Filter the entries below down to the lines that hold "charged".
[[ Record extracts, beginning ]]
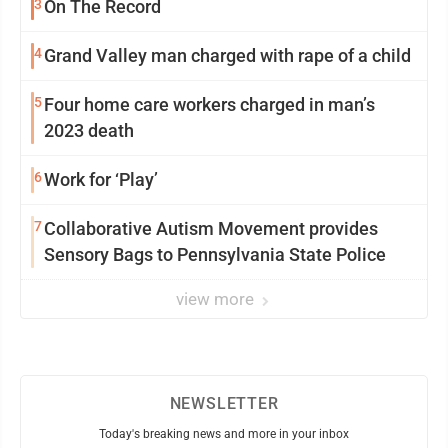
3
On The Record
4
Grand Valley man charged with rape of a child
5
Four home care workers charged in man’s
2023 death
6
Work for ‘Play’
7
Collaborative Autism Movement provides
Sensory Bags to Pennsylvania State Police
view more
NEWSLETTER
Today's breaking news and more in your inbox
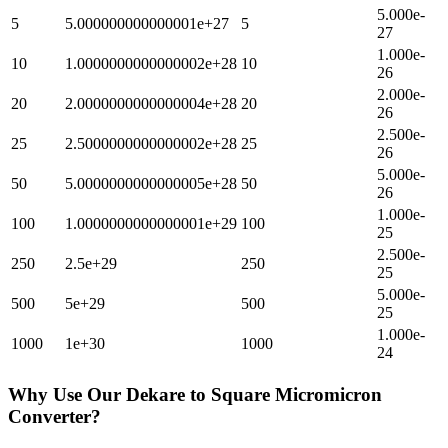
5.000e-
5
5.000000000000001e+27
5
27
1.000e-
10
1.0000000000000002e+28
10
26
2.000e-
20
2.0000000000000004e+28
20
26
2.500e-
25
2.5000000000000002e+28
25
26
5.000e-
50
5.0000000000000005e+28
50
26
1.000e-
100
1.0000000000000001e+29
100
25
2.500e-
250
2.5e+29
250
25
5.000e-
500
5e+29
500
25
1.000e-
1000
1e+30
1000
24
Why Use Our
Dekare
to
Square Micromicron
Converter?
[[ Record extracts, end ]]
[[ Record extracts, beginning ]]
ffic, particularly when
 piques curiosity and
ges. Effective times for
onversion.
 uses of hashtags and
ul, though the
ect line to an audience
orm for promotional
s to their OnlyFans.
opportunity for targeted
[[ Record extracts, end ]]
Written response:
Grand Valley man charged with rape of a child
Four home care workers charged in man’s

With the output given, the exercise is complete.